The doppler frequency is calculated from the following equation:

${\mathit{f}}_{\mathit{o}}=\left(\frac{\mathit{c}±{\mathit{v}}_{\mathit{r}}}{\mathit{c}±{\mathit{v}}_{\mathit{s}}}\right){\mathit{f}}_{\mathit{e}}$,

where $\mathit{c}$ is the speed of light in m/s,

${\mathit{v}}_{\mathit{r}}$ is the speed, in m/s, of the receiver relative to the medium, added to $\mathit{c}$ if the receiver is moving towards the source, subtracted if the receiver is moving away from the source,

${\mathit{v}}_{\mathit{s}}$ is the speed, in m/s, of the source relative to the medium, added to $\mathit{c}$ if the source is moving away from the receiver, subtracted if the source is moving towards the receiver,

${\mathit{f}}_{\mathit{e}}$ is the emitted frequency, in Hz, and

${\mathit{f}}_{\mathit{o}}$ is the observed frequency, in Hz.

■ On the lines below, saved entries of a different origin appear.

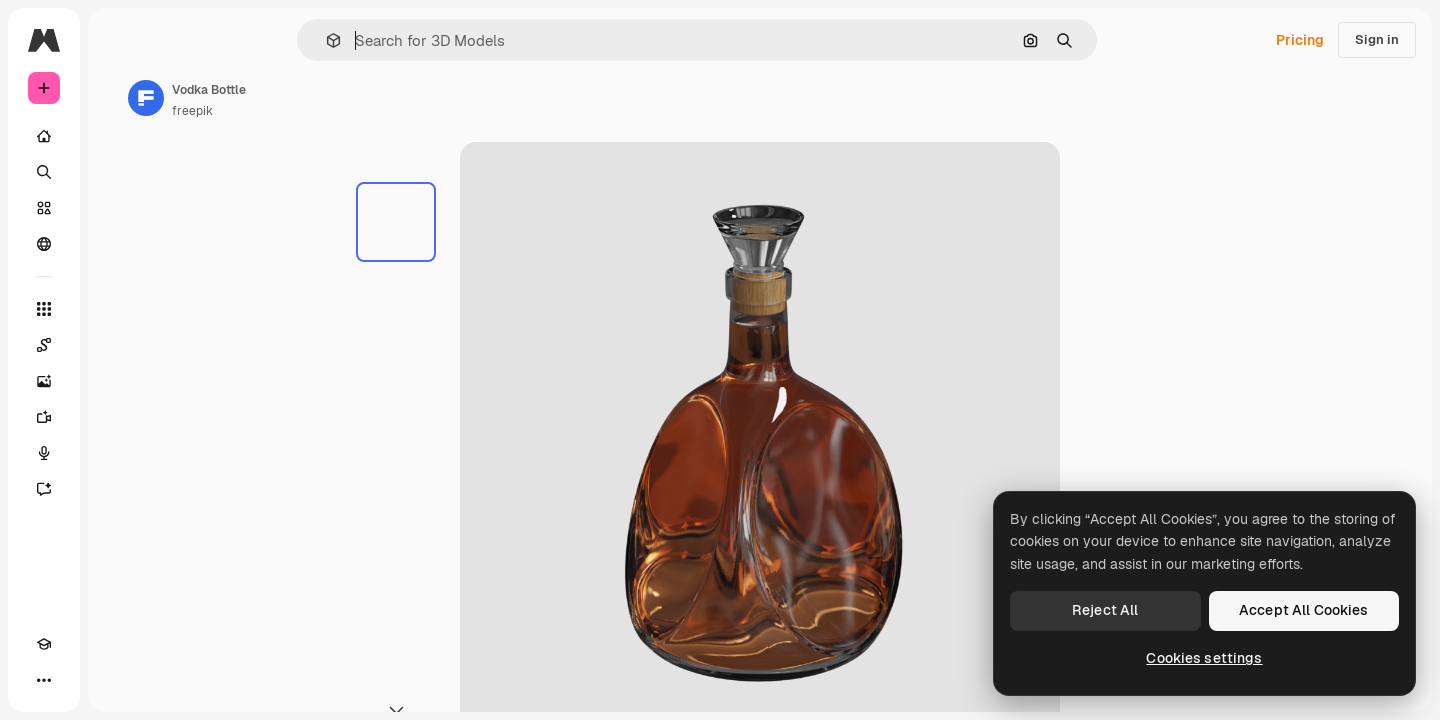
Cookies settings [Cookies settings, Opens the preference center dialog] (1204, 658)
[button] (401, 40)
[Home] (120, 136)
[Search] (120, 172)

In this example, we consider the observed frequency from the standpoint of a receiving ground station. In that case, ${\mathit{v}}_{\mathit{r}}$ is 0. We also consider a C band frequency of 5 GHz.

```fe = 5e9; % emitted frequency in Hz fShift = (((c ./ (c-dopV)) * fe) - fe); % doppler shift in Hz```

Plot the doppler shift corresponding to the first satellite.

```plot(time,fShift(1,:)/1e3) % plot kHz xlim([sc.StartTime sc.StopTime]) title("Doppler Shift Corresponding to First Satellite vs. Time") xlabel("Simulation Time") ylabel("Doppler Shift (kHz)") grid on``` ### Calculate Rates of Change for Latency and Doppler

Satellite communications links need to be designed to track varying latencies and Doppler frequencies. Thus, it is important to calculate these quantities. Plot these quantities corresponding to the first satellite.

```latencyRate = diff(latency,1,2)/sampleTime; plot(time(1:end-1),latencyRate(1,:)) % seconds/second xlim([sc.StartTime time(end-1)]) title("Latency Rate of Change Corresponding to First Satellite") xlabel("Simulation Time") ylabel("Latency Rate of Change (ms/s)") grid on``` ```dopplerRate = (diff(fShift,1,2)/sampleTime); plot(time(1:end-1),dopplerRate(1,:)) xlim([sc.StartTime time(end-1)]) title("Doppler Rate of Change Corresponding to First Satellite") xlabel("Simulation Time") ylabel("Doppler Rate of Change (Hz/s)") grid on``` Show the name and orbit of the first satellite and plot its future ground track, or lead time, over 12 hours. Dashed yellow shows the future ground track, and solid yellow shows the past ground track.

```sat(1).ShowLabel = true; show(sat(1).Orbit); groundTrack(sat(1), ... LeadTime=12*3600); % seconds campos(v,84,-176,7.3e7);``` Play the scenario with the satellites and ground station.